Hace cerca de dos mil años que os visité y si os lo recuerdo, es porque ahora que he vuelto, encuentro que muchos han olvidado mi promesa.

Os prometí volver y no podía dejar de asistir a esta cita espiritual con vosotros.

Si os dije que volvería, es que tenía algo más que deciros y que en aquel tiempo aún no os lo podía revelar porque no lo hubiéseis comprendido.

Sabed que es por vosotros por quienes he venido, porque os he visto hambrientos y sedientos de verdad de justicia de libertad y de amor.

¿No os dais cuenta de todo lo que pasa a vuestro alrededor? ¿No sabéis que lo que en el mundo ha acontecido en los últimos tiempos y lo que pasa en el presente, son anuncio de mi llegada y de mi presencia entre los hombres?

Por eso he venido a comunicarme con vosotros, a través del entendimiento humano, y muchos se han sorprendido, atreviéndose a juzgarlo sin antes meditar en mis revelaciones pasadas

No es la primera vez que cómo Padre hago uso de la mente humana, para daros mis mensajes.

He aquí la continuación de mi Obra, mi presencia en el Tercer Tiempo como Espíritu de Consolación, rodeado de mis grandes ejércitos de ángeles como está escrito.

Yo fui quien señaló en aquel tiempo el lugar y la hora para mi advenimiento en cuanto hombre; también Yo he marcado el lugar y el tiempo en que vendría entre los hombres en el Tercer Tiempo.

Todo ha sido preparado con perfecta justicia y sabiduría.
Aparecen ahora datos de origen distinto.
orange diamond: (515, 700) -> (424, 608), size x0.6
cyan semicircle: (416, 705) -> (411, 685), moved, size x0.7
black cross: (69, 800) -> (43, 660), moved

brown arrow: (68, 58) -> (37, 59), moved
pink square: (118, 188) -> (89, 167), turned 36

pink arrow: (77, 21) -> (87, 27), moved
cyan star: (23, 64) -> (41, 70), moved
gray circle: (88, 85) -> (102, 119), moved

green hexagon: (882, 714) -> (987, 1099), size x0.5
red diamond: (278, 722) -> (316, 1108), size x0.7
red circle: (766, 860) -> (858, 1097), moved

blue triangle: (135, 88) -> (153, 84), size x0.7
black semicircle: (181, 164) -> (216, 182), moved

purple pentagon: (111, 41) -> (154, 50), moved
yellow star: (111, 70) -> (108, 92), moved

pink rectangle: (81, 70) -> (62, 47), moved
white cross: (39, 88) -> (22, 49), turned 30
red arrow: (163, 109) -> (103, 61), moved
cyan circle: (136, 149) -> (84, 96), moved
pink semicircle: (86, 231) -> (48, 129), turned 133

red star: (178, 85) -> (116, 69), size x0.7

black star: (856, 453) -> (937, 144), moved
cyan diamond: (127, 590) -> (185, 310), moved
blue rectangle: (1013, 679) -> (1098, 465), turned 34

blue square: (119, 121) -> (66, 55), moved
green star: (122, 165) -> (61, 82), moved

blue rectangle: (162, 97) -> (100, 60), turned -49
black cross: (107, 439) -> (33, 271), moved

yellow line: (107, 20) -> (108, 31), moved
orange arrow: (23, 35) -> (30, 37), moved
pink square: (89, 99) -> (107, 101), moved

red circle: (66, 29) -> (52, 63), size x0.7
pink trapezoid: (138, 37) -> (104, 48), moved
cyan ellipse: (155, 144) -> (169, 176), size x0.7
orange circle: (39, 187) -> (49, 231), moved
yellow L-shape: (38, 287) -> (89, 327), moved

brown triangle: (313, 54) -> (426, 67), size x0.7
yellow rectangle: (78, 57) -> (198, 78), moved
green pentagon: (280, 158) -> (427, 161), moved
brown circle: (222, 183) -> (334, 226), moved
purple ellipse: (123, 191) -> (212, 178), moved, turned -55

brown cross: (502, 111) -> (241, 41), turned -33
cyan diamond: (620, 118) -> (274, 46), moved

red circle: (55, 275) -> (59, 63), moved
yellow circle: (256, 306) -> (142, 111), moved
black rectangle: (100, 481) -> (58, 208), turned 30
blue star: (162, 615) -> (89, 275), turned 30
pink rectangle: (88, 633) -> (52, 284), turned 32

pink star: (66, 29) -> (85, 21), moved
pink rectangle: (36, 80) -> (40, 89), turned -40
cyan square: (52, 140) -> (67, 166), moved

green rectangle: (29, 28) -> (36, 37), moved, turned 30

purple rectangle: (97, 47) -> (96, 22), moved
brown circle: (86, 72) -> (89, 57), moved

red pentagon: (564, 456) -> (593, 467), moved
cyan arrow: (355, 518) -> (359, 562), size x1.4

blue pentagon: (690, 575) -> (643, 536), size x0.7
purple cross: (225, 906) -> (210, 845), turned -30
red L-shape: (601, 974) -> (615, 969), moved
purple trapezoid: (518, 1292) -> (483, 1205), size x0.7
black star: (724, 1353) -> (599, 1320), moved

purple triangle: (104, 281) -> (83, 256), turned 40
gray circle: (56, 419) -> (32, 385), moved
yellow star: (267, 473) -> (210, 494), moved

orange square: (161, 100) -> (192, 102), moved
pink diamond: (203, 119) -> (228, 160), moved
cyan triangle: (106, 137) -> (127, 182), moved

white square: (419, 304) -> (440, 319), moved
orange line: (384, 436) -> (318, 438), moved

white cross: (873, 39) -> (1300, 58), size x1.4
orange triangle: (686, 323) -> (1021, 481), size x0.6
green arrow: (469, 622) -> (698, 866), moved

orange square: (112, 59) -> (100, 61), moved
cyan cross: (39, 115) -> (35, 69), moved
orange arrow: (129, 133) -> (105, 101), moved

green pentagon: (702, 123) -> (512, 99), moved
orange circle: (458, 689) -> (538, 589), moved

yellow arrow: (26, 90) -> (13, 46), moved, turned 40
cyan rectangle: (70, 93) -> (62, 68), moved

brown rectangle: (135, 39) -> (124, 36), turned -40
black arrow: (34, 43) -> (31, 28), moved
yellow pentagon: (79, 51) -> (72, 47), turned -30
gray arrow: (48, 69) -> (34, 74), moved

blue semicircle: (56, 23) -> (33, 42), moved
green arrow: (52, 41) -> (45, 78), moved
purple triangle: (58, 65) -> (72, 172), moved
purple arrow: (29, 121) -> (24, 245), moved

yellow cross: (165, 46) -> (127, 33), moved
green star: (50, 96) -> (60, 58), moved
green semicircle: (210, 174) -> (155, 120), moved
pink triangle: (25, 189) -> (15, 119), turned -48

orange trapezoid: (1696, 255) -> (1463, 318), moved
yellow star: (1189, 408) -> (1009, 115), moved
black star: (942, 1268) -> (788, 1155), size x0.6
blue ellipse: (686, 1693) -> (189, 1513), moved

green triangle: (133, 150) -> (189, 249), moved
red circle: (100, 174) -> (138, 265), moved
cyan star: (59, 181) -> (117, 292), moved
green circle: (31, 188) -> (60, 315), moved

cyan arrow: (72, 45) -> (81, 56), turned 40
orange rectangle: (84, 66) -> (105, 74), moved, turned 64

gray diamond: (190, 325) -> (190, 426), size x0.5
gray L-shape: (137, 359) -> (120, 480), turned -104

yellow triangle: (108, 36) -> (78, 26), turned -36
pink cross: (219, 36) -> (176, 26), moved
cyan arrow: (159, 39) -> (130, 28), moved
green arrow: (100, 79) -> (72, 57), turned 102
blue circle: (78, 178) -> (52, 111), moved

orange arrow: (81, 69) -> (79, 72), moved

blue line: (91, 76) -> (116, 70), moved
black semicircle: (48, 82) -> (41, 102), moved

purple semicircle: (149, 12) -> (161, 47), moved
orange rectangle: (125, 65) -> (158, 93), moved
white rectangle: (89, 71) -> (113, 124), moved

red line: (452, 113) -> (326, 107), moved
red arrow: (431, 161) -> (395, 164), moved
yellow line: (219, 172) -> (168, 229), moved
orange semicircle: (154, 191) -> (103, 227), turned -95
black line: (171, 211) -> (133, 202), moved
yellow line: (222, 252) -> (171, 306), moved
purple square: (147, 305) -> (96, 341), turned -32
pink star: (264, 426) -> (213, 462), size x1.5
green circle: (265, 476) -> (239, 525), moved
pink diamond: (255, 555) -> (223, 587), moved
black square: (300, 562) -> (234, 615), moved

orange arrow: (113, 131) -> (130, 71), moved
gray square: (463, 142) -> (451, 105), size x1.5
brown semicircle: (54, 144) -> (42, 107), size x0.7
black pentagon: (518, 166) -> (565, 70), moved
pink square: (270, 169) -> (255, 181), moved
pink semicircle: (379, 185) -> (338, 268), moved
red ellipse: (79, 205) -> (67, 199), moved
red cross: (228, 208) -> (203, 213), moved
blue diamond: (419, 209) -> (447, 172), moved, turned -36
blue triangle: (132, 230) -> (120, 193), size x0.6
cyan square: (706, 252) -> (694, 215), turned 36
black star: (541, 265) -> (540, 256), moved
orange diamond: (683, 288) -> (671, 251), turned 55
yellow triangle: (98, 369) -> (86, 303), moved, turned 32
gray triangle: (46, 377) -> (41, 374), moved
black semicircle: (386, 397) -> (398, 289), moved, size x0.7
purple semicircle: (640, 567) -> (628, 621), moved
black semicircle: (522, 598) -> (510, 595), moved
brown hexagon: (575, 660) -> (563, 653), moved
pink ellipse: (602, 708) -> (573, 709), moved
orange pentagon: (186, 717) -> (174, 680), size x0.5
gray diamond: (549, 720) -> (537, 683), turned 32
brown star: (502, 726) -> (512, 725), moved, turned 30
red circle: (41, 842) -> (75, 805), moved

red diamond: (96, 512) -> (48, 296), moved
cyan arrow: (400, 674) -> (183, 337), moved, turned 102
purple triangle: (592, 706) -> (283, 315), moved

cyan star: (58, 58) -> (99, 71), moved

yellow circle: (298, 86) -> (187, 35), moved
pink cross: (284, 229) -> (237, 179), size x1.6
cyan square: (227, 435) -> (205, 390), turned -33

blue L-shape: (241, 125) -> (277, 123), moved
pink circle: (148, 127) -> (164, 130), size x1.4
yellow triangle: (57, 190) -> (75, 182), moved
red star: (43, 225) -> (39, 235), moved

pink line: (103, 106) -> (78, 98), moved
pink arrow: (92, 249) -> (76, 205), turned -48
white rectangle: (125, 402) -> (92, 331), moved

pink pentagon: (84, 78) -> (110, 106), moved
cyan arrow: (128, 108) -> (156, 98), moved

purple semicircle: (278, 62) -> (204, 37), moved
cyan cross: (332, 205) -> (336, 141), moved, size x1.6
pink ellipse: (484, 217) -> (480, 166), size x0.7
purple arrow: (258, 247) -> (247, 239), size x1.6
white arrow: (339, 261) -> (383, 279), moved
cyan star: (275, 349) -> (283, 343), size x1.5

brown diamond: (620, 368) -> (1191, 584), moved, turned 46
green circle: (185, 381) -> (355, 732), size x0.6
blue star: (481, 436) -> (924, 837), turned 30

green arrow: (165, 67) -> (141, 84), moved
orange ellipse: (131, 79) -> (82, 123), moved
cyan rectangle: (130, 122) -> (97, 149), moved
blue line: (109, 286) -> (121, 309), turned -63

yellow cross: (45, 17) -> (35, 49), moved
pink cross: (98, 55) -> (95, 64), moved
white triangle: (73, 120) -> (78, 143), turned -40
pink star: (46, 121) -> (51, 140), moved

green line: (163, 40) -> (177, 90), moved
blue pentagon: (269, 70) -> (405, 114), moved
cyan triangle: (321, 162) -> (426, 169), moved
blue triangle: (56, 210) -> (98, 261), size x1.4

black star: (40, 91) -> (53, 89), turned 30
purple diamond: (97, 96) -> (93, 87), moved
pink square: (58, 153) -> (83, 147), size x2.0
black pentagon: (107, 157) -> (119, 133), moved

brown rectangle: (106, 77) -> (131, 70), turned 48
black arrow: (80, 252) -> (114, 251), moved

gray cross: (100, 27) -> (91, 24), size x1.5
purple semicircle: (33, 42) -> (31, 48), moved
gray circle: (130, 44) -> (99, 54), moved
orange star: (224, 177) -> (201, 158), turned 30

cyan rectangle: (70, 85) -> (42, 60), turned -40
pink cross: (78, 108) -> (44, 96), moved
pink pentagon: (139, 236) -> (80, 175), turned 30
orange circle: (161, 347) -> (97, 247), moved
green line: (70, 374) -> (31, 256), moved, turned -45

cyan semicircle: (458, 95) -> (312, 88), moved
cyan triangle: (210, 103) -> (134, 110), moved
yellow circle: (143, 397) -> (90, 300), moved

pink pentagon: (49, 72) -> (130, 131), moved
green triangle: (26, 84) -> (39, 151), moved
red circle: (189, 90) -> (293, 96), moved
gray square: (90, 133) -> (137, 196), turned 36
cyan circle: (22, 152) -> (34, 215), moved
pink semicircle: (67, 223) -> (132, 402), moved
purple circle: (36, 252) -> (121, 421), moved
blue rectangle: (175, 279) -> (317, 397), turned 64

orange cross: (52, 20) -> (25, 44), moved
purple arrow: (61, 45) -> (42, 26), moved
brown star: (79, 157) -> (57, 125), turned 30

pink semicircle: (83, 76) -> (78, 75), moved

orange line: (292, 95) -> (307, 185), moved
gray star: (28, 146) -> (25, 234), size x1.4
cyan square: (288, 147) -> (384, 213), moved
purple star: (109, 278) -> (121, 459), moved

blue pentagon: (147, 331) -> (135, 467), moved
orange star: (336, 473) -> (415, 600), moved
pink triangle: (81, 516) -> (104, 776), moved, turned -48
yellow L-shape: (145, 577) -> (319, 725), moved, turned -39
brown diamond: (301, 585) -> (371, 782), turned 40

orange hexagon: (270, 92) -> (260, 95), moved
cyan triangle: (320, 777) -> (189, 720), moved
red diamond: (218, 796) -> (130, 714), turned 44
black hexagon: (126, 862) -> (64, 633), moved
Una nueva tierra había de, ser testigo de mi tercera revelación; el occidente habría de iluminarse con el resplandor de mi presencia.

He aquí una breve lección, la cual quiero que quede anotada en ese libro que será herencia para las generaciones venideras.

Mi nueva manifestación ha sorprendido sin paz al mundo; hoy las naciones se destruyen sin querer entender que todos sois hermanos.